Reproduce all of the data exactly.

--- SUPPLIED MATERIAL Enclosed Below ---

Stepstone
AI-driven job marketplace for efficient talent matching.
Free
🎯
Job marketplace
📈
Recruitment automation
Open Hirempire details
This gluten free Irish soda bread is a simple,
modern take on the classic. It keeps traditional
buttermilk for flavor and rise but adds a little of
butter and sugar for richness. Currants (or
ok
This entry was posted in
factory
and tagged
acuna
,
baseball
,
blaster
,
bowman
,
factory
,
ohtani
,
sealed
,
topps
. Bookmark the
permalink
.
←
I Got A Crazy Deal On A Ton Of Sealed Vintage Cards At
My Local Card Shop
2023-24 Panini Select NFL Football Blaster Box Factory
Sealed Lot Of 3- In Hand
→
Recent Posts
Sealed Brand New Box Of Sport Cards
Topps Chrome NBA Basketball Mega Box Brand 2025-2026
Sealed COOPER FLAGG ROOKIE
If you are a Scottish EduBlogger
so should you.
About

--- End of Enclosed SUPPLIED MATERIAL ---

■ RESULT ■
Stepstone
AI-driven job marketplace for efficient talent matching.
Free
🎯
Job marketplace
📈
Recruitment automation
Open Hirempire details
This gluten free Irish soda bread is a simple,
modern take on the classic. It keeps traditional
buttermilk for flavor and rise but adds a little of
butter and sugar for richness. Currants (or
ok
This entry was posted in
factory
and tagged
acuna
,
baseball
,
blaster
,
bowman
,
factory
,
ohtani
,
sealed
,
topps
. Bookmark the
permalink
.
←
I Got A Crazy Deal On A Ton Of Sealed Vintage Cards At
My Local Card Shop
2023-24 Panini Select NFL Football Blaster Box Factory
Sealed Lot Of 3- In Hand
→
Recent Posts
Sealed Brand New Box Of Sport Cards
Topps Chrome NBA Basketball Mega Box Brand 2025-2026
Sealed COOPER FLAGG ROOKIE
If you are a Scottish EduBlogger
so should you.
About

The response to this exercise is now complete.